A Very Concrete Model of Learning From Regrets

squirrelinhell

A Very Concrete Model of Learning From Regrets

post by SquirrelInHell · 2016-07-09T11:30:57.848Z · LW · GW · Legacy · 3 comments

Warning 1: This post is written in the form of Java-like pseudocode.

If you have no knowledge of programming, you might have trouble understanding it.

(If you do, it still does not guarantee you will understand, but your chances are better.)

Warning 2: I have more than moderate, but less than high, confidence that this model is approximately correct.
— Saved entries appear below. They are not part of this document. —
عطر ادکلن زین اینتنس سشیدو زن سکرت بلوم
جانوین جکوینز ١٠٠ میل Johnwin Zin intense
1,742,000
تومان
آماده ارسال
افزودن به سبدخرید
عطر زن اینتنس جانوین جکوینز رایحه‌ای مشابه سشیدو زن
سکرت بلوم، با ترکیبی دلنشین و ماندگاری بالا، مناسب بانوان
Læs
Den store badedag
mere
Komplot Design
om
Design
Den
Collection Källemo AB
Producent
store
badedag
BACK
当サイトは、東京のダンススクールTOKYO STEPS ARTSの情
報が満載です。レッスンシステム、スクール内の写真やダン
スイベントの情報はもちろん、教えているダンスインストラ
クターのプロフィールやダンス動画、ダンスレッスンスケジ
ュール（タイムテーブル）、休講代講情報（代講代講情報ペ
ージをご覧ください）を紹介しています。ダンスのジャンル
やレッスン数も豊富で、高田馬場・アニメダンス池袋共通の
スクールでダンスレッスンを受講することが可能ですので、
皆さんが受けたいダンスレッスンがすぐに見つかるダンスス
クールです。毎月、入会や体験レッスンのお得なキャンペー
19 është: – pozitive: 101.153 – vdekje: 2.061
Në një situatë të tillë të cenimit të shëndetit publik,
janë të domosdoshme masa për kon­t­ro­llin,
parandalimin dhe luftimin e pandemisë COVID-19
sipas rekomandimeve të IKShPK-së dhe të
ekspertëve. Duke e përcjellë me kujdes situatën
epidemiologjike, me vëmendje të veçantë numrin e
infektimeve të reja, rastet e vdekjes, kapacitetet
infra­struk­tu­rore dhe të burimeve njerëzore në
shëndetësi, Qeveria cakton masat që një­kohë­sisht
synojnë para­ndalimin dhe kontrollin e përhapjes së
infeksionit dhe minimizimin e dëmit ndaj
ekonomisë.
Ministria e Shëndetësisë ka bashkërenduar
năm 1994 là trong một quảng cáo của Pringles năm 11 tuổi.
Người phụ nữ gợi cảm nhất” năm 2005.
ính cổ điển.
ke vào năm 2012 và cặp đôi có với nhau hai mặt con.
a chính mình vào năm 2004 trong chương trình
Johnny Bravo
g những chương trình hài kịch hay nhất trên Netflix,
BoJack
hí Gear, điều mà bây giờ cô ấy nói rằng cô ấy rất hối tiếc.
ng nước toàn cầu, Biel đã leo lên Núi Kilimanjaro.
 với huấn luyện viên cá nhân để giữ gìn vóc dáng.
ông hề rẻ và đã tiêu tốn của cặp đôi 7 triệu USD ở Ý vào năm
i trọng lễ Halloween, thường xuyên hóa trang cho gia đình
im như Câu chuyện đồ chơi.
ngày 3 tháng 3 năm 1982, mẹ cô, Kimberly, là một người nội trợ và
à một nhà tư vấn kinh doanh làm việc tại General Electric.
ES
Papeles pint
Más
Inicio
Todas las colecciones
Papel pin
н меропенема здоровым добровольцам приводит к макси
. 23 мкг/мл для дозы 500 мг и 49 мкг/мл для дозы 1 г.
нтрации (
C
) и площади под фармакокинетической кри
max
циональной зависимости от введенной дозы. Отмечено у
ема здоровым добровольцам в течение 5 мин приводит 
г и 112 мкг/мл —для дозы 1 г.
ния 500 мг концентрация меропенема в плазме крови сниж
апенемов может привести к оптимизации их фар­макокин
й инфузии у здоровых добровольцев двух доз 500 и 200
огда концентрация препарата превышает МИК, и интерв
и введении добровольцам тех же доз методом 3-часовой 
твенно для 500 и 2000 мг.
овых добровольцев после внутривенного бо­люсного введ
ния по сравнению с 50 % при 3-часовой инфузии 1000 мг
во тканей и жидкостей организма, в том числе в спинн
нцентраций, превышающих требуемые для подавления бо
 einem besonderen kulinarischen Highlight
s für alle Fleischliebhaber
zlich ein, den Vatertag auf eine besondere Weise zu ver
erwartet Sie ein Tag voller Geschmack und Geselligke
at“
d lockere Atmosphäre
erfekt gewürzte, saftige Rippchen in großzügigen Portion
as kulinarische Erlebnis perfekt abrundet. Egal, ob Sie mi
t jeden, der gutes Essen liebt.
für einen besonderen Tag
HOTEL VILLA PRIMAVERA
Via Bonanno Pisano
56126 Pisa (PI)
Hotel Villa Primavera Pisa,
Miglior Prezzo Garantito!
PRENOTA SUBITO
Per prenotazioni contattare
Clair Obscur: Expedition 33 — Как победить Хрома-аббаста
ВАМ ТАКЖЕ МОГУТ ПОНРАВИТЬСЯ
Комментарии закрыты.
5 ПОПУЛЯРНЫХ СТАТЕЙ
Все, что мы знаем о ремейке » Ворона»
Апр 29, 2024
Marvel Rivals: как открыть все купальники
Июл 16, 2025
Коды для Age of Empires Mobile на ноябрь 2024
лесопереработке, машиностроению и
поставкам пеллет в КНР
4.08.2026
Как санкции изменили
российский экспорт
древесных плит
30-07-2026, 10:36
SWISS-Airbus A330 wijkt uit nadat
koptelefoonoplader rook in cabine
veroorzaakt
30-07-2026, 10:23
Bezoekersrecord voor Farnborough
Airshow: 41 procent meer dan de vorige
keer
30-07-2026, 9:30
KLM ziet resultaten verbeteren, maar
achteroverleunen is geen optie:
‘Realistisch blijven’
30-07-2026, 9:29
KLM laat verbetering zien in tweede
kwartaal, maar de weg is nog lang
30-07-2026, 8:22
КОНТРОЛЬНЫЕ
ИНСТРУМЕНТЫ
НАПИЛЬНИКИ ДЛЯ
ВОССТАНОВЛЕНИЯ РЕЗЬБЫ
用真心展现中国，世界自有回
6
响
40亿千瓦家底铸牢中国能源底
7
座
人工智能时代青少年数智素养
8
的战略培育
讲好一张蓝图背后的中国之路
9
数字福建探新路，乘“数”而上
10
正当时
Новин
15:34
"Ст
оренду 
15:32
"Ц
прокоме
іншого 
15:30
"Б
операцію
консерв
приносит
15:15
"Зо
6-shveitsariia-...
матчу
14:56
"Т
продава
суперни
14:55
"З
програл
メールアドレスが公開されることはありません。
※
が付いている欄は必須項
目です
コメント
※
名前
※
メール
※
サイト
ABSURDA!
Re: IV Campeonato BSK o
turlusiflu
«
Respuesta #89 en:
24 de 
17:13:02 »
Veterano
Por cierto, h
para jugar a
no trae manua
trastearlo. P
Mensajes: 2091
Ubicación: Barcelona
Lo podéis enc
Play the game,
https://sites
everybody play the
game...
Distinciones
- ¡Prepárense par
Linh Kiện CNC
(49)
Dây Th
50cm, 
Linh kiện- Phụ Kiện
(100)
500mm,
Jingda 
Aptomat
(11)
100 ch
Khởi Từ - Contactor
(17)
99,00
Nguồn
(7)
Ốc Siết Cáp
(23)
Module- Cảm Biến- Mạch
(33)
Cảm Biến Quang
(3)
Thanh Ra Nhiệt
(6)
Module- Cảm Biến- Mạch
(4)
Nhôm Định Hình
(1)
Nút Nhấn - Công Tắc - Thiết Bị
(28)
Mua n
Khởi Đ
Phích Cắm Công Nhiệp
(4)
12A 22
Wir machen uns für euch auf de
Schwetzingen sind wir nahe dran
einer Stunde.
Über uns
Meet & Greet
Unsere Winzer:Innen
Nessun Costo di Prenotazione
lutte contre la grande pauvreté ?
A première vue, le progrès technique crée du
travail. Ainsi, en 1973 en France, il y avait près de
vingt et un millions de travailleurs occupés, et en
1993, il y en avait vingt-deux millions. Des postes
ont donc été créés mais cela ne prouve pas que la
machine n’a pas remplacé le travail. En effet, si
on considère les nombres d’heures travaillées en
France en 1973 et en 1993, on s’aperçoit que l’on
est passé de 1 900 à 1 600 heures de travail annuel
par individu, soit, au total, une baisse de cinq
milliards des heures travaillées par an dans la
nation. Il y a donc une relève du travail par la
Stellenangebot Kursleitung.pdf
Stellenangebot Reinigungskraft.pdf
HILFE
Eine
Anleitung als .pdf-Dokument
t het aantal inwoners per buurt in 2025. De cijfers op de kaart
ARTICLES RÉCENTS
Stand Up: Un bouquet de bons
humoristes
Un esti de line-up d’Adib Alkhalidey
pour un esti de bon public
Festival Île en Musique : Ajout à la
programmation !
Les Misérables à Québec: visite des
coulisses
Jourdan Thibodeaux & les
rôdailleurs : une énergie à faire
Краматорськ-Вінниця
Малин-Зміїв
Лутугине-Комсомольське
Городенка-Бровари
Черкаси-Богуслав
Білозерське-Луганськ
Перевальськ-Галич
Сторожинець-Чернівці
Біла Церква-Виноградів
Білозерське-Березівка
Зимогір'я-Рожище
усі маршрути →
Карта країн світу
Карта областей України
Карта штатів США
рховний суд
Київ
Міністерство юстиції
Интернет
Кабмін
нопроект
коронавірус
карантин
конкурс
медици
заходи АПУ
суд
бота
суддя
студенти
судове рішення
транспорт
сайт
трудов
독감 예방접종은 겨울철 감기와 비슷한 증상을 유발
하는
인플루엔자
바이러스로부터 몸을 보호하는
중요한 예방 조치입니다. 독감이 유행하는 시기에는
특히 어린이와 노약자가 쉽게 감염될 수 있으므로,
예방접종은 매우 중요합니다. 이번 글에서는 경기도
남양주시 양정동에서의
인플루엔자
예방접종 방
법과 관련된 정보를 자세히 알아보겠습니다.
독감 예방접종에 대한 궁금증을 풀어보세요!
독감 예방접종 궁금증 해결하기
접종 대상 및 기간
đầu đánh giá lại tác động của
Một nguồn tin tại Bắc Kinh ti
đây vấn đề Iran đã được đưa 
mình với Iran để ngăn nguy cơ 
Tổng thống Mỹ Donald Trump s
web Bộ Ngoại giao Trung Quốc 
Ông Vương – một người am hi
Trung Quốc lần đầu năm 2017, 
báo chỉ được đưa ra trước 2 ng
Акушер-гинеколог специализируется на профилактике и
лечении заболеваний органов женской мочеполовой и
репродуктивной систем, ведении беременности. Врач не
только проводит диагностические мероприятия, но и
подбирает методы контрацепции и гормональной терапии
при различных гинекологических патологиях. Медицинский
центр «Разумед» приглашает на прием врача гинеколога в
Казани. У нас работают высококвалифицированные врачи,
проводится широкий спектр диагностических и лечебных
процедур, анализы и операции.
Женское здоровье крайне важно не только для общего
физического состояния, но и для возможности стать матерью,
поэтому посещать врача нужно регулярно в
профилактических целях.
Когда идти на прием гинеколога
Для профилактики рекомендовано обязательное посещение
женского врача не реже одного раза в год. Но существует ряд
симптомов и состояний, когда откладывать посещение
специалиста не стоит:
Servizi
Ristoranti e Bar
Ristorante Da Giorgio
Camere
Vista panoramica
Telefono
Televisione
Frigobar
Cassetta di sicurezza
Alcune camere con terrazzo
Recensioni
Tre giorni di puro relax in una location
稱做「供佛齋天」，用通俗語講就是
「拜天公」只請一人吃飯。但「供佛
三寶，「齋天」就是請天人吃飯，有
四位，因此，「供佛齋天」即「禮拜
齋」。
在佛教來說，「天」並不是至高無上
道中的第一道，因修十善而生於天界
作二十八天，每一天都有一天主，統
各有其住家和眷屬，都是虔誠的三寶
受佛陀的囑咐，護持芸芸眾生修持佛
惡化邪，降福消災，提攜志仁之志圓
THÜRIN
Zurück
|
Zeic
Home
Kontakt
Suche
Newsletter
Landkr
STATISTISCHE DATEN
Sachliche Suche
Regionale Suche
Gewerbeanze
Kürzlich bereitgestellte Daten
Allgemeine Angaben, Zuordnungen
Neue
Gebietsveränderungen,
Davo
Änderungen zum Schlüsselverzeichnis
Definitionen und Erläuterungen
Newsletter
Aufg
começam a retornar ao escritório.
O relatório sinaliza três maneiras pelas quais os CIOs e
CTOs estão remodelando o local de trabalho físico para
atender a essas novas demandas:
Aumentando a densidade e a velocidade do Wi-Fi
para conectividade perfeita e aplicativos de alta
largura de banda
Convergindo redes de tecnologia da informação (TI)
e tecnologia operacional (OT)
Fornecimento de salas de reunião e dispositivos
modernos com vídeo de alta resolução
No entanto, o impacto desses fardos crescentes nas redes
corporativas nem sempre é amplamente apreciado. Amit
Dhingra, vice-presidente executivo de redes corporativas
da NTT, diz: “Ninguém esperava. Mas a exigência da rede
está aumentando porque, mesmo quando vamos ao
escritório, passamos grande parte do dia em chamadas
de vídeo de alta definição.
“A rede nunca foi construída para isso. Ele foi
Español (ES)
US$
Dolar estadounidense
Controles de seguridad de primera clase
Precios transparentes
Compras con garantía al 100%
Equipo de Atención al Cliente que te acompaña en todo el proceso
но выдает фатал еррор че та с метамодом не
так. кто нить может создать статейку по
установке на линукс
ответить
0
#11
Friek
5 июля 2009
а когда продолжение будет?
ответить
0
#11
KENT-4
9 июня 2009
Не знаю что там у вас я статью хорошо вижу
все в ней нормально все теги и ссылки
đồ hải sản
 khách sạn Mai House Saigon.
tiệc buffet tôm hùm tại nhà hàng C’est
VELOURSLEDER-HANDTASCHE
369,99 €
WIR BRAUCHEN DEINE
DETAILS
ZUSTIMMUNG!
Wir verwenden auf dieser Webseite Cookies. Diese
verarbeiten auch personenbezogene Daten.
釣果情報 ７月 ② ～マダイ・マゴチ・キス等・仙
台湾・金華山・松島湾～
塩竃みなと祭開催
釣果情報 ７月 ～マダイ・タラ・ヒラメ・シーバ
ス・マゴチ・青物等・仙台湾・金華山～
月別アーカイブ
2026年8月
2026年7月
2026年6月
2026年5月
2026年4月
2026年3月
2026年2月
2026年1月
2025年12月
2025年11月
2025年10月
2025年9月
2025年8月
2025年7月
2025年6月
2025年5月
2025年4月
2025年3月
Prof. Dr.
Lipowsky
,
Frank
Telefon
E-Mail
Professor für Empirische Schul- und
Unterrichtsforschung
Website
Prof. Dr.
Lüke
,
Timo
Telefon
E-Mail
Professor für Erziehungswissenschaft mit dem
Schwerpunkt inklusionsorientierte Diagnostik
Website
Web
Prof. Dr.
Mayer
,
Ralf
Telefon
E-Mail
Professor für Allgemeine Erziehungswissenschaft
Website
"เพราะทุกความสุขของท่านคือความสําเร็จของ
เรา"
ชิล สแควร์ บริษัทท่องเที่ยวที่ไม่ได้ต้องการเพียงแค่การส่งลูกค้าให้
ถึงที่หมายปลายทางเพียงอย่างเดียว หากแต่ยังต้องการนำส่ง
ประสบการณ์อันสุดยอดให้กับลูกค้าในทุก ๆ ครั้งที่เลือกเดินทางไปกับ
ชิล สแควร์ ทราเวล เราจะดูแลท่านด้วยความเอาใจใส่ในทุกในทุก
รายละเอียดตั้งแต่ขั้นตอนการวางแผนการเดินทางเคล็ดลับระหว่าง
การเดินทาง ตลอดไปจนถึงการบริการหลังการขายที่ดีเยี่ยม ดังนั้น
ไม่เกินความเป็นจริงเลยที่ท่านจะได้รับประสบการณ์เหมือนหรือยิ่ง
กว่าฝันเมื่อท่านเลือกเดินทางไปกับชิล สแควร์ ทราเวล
It doesn't mean that my or anyone's brain works exactly in the way shown in the code, but rather that the flow of data in the brain is approximately as if it were using such an algorithm.

The word "approximately" includes stuff I don't (yet) know about, but also stuff I didn't include below to keep it simple.

I wrote this specifically for regrets, but processing of positive memories seems to have similar mechanics (with different constants).

Warning 3: There is little chance of finding any existing studies/data etc. that could directly validate or invalidate this model. (However if you know of any, I'm all ears.)

There might some stuff that is correlated, so if you know something mention it too.

class Brain
{
    ...
    
    // This represents a memory about a single event
    
    class Memory
    {
        ...
        
        float associatedEmotions; // positive or negative
    }
    
    // Your brain keeps track of this
    
    private Map<Memory, Float> memoriesRequireProcessing = new Map<>();
    
    // Add new stuff to the queue
    
    private void somethingHappened(Memory newMemory)
    {
        float affect = getAffectOfSituation(newMemory);
        
        newMemory.associatedEmotions = affect * 0.5;
    
        if (Math.abs(affect) > 0.1)
            memoriesRequireProcessing.add(newMemory, Math.abs(affect));
    }
    
    // You have no control over how this works,
    // but you can influence the confidence parameter
    // (mostly indirectly, a little bit directly)
    
    protected void learnedMyLesson(Memory m, float confidence)
    {
        float previousValue =
            memoriesRequireProcessing.get(m);
        
        float nextValue = previousValue * (1.0 - confidence);
        
        if (nextValue > 0.1)
            memoriesRequireProcessing.set(m, nextValue);
        else
            memoriesRequireProcessing.remove(m);
    }
    
    // You can consciously override this and do something else
    //
    // @return: judgement of success or failure
    
    protected float ruminateOnMemory(Memory m)
    {
        // Depends on the situation, but the default is
        // relatively low confidence
        
        learnedMyLesson(m, 0.1);
        
        // Substitute affect for judgement of success
        
        return getAffectOfSituation(m);
    }
    
    // This prompts some thoughts about a memory
    
    private void rememberAbout(Memory m)
    {
        feelEmotion(m.associatedEmotions);
    
        float judgement = ruminateOnMemory(m);
        
        m.associatedEmotions =
            0.9 * m.associatedEmotions
            + 0.2 * judgement;
    }
    
    // Your brain does this all the time
    
    private void onIdle()
    {
        while (memoriesRequireProcessing.thereIsALotOfShit())
        {
            // Choose some memory paired with a high value
            
            Memory next = memoriesRequireProcessing.choose();
            
            rememberAbout(next);
        }
        
        ...
    }
    
    ...
}

3 comments

Comments sorted by top scores.

comment by Gunnar_Zarncke · 2016-07-09T19:19:15.349Z · LW(p) · GW(p)

Maybe you want to look into cognitive architectures e.g. LIDA.

Replies from: SquirrelInHell

↑ comment by SquirrelInHell · 2016-07-10T03:54:52.152Z · LW(p) · GW(p)

Thanks, this is interesting.

comment by gwern · 2016-07-09T15:19:27.655Z · LW(p) · GW(p)

Sounds like actor-critic with experience replay RL.